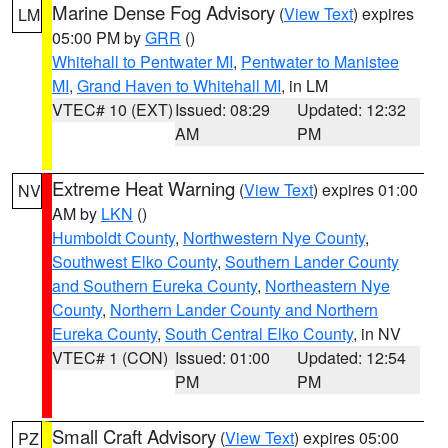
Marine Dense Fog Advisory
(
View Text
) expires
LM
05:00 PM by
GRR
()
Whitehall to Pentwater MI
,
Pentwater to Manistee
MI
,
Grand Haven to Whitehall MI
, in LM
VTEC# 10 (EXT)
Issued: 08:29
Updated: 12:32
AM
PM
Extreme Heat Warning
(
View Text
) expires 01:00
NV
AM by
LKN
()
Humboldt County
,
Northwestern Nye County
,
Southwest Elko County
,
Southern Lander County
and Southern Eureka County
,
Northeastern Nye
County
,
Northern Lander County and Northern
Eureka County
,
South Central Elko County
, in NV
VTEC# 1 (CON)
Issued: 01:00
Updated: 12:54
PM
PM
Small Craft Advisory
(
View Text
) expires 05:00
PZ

*****

Every line above with the word "Elko" belongs in the answer, copied as written.

Southwest Elko County
South Central Elko County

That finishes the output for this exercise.